Jahresarbeitszahl (JAZ)
Nach Definition des Umweltbundesamts das Verhältnis der über ein Jahr abgegebenen Wärmemenge zur dafür eingesetzten elektrischen Energie (beide in kWh), inklusive Verdichter – berechnet nach VDI 4650 oder im Betrieb gemessen. Beispiel: Eine Wärmepumpe mit JAZ 3 erzeugt aus 1 kWh Strom und 2 kWh Umgebungswärme 3 kWh Heizwärme. Sie liegt fast immer unter dem COP aus dem Prospekt. (Quelle: Umweltbundesamt) → Ratgeber JAZ.
kWp (Kilowatt-Peak)
Die Nennleistung einer PV-Anlage unter genormten Standard-Testbedingungen (STC). Als „installierte Leistung" ist sie u. a. für die Registrierung im Marktstammdatenregister maßgeblich. Faustregel: 1 kWp liefert in Deutschland rund 950–1.100 kWh Solarstrom im Jahr. (Quelle: installierte Leistung nach MaStR/BNetzA)
Netzentgelt
Nach Definition der Bundesnetzagentur das Entgelt, das jeder Netznutzer für den Transport von Strom durch das Versorgungsnetz an den Netzbetreiber zahlt. Es ist reguliert, weil Stromnetze natürliche Monopole sind – und hängt stark vom Wohnort ab. (Quelle: Bundesnetzagentur) → Ratgeber Netzentgelte.
§14a EnWG
Regelung des Energiewirtschaftsgesetzes: Netzbetreiber dürfen „steuerbare Verbrauchseinrichtungen" netzorientiert steuern – im Gegenzug für eine Netzentgeltreduzierung. Als solche gelten laut Gesetz insbesondere Wärmepumpen, nicht öffentlich zugängliche Ladepunkte für Elektromobile, Anlagen zur Erzeugung von Kälte oder zur Speicherung elektrischer Energie sowie Nachtspeicherheizungen. (Quelle: § 14a EnWG) → Ratgeber §14a EnWG.
PVGIS
Photovoltaic Geographical Information System – ein frei zugängliches Ertragsmodell der Gemeinsamen Forschungsstelle (JRC) der EU-Kommission, das den zu erwartenden Solarertrag standortgenau berechnet (Einstrahlung, Ausrichtung, Neigung, Verschattung). Wir nutzen es für realistische Ertragsprognosen. (Quelle: EU-Kommission, JRC)
Smart Meter (iMSys)
Intelligentes Messsystem nach dem Messstellenbetriebsgesetz (MsbG): eine moderne, digitale Messeinrichtung, verbunden mit einem Smart-Meter-Gateway, das die Zählerdaten sicher in ein Kommunikationsnetz einbindet. Voraussetzung für dynamische Tarife und zeitvariable Netzentgelte. (Quelle: MsbG) → Ratgeber Smart Meter.

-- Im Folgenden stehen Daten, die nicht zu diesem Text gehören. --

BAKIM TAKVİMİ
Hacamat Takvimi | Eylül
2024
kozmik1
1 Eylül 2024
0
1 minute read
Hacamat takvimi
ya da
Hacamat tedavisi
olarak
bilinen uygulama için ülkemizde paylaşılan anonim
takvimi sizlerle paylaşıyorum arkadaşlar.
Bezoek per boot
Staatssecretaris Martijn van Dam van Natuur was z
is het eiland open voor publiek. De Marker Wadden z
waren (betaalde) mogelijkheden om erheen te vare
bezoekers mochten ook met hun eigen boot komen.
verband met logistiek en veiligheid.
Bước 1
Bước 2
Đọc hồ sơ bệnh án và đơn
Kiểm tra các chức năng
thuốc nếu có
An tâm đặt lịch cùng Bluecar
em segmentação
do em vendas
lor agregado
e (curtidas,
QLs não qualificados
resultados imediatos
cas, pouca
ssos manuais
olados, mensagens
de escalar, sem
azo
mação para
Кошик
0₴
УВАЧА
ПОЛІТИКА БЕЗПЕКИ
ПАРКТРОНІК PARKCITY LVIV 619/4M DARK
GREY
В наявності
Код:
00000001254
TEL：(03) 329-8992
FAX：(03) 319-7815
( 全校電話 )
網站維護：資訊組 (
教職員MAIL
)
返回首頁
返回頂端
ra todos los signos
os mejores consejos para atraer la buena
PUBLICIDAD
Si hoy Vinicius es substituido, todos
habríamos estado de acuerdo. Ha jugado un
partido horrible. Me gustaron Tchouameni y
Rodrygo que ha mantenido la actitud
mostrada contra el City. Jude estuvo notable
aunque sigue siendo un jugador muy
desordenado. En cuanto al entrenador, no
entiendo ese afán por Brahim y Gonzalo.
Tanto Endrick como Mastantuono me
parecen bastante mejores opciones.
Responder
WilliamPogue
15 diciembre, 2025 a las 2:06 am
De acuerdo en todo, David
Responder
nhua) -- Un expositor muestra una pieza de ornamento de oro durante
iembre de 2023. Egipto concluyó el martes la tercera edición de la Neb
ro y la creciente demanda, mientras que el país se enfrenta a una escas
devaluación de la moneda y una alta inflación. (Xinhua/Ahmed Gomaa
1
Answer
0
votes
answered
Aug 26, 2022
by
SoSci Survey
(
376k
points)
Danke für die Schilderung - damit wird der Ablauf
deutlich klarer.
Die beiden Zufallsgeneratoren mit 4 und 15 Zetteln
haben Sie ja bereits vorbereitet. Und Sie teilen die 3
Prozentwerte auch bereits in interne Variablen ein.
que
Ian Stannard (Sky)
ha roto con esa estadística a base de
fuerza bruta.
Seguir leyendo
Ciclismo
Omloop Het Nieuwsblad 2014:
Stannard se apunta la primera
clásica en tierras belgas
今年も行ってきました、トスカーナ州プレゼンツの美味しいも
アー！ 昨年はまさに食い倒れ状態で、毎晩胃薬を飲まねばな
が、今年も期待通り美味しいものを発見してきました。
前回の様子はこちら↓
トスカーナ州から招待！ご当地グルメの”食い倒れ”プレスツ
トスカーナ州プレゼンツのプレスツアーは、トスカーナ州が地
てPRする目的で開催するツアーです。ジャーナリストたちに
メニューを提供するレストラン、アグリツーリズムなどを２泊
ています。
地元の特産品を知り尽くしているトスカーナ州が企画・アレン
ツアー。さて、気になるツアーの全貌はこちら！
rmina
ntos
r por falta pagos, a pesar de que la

Spotmarkt / Börsenstrompreis
Der kurzfristige Handelsplatz für Strom mit Day-Ahead- und Intraday-Auktionen. Im Day-Ahead-Handel wird Strom für den Folgetag gehandelt; die Börse ermittelt für jede Stunde den Großhandelspreis. Bei viel Sonne und Wind kann er stark fallen, teils unter null. (Quelle: Bundesnetzagentur) → Ratgeber Strombörse.
Vorlauftemperatur
Die Temperatur, mit der das Heizwasser vom Wärmeerzeuger zu den Heizflächen strömt. Je niedriger sie ist (Fußbodenheizung ~35 °C gegenüber alten Heizkörpern ~55 °C), desto effizienter arbeitet die Wärmepumpe – der größte Hebel für eine hohe JAZ.
Volllaststunden
Rechengröße: die Zahl der Stunden, die eine Anlage bei voller Leistung laufen müsste, um ihre tatsächliche Jahresmenge zu erzeugen. Bei Heizungen dienen rund 2.000 Volllaststunden als grobe Schätzung der Heizlast aus dem Jahresverbrauch.
Wechselrichter
Wandelt den Gleichstrom (DC) der Solarmodule in den im Netz üblichen Wechselstrom (AC) um. Er ist das technisch am ehesten alternde Bauteil einer PV-Anlage; die Lebensdauer liegt oft bei 12–15 Jahren.